## Task description
Look through the entries below. Report each line that has the word "param" in it.

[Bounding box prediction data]
"""
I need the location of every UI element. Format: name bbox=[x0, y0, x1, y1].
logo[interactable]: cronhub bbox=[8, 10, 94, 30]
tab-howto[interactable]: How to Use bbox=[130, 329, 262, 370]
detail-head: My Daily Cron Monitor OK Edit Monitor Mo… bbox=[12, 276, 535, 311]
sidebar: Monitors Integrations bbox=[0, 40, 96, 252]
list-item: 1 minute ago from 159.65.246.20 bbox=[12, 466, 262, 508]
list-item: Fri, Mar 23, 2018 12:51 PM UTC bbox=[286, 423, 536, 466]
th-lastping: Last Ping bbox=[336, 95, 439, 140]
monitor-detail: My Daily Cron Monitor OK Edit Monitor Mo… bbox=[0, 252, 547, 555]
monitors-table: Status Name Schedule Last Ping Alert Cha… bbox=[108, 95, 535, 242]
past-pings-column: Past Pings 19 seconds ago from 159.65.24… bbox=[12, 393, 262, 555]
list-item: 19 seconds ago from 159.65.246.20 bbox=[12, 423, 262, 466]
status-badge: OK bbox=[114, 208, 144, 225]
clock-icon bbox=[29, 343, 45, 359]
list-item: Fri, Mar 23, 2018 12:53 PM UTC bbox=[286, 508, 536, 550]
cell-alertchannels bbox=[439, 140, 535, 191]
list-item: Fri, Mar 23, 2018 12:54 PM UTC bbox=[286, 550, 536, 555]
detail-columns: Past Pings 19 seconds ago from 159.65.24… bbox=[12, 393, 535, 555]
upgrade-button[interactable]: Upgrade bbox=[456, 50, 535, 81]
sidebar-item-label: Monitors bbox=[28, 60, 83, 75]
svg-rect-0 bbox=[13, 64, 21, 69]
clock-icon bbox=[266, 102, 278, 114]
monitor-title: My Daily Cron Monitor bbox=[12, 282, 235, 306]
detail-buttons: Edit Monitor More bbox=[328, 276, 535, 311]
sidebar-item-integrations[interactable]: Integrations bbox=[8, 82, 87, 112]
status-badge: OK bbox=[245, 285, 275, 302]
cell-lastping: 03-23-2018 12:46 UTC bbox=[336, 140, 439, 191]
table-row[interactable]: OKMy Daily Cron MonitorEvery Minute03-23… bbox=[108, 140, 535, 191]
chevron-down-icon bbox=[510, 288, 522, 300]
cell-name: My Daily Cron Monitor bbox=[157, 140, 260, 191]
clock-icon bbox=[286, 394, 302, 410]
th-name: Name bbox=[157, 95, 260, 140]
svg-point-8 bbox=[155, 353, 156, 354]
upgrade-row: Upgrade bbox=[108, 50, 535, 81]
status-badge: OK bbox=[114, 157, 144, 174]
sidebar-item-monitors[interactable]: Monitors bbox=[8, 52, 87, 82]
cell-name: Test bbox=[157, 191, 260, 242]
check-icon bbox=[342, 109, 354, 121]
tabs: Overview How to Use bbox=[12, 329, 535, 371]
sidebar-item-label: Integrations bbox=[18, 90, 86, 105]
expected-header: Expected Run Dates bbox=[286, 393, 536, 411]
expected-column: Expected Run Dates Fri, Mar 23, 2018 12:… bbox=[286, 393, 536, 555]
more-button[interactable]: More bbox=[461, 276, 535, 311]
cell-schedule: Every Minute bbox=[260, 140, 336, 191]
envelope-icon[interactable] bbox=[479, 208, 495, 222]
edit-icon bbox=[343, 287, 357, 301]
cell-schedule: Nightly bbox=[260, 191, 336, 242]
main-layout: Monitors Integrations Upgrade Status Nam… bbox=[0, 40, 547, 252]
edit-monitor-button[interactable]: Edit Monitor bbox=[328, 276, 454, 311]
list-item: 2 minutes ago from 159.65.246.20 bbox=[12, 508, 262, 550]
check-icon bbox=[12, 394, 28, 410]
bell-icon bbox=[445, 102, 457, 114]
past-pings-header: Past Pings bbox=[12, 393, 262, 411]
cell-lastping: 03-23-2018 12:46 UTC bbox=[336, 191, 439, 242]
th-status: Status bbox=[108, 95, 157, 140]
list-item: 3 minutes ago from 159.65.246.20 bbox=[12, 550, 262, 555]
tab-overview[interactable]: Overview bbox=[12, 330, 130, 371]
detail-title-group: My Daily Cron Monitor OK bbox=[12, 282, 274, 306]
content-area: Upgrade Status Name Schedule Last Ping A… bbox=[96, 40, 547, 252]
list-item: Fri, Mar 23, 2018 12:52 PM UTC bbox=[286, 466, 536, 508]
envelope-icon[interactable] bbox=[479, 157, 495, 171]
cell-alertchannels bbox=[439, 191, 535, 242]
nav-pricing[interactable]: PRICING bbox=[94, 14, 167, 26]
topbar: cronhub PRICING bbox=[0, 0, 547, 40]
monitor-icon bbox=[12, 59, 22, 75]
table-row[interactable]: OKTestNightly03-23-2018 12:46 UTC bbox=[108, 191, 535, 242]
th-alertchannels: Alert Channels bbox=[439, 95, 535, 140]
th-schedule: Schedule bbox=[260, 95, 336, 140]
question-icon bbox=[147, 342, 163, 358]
"""
"""
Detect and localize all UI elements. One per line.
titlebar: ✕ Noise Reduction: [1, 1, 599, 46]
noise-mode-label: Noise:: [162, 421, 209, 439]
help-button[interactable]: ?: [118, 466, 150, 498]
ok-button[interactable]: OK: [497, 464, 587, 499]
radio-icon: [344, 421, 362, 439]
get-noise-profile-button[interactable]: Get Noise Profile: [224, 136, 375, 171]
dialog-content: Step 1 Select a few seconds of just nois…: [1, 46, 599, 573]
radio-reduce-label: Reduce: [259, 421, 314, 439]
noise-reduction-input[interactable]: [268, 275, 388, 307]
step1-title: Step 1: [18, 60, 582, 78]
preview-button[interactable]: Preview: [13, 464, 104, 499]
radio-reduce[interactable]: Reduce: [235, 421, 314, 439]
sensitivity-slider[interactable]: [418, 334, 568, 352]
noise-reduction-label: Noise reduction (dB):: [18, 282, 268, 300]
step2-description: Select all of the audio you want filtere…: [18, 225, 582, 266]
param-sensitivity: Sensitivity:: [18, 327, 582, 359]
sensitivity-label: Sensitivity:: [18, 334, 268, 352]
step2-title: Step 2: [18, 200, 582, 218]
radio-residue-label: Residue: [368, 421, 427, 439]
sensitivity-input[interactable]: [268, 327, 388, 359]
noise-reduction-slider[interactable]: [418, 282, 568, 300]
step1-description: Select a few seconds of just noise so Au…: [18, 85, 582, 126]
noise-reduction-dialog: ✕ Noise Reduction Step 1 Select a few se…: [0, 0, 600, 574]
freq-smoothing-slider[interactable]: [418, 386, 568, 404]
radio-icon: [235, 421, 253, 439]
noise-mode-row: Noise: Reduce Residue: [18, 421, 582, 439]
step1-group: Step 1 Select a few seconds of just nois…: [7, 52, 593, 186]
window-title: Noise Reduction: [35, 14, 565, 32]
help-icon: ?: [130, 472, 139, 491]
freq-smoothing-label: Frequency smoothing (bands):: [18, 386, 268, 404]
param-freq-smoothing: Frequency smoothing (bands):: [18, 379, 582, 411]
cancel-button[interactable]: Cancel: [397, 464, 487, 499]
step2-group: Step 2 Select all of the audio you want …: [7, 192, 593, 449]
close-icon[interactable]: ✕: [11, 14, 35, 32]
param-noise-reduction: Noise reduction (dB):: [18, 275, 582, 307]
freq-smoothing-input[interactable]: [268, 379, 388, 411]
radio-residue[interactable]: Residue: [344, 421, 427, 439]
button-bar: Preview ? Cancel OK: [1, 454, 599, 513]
"""
## Written solution
param-sensitivity: Sensitivity:: [18, 327, 582, 359]
param-freq-smoothing: Frequency smoothing (bands):: [18, 379, 582, 411]
param-noise-reduction: Noise reduction (dB):: [18, 275, 582, 307]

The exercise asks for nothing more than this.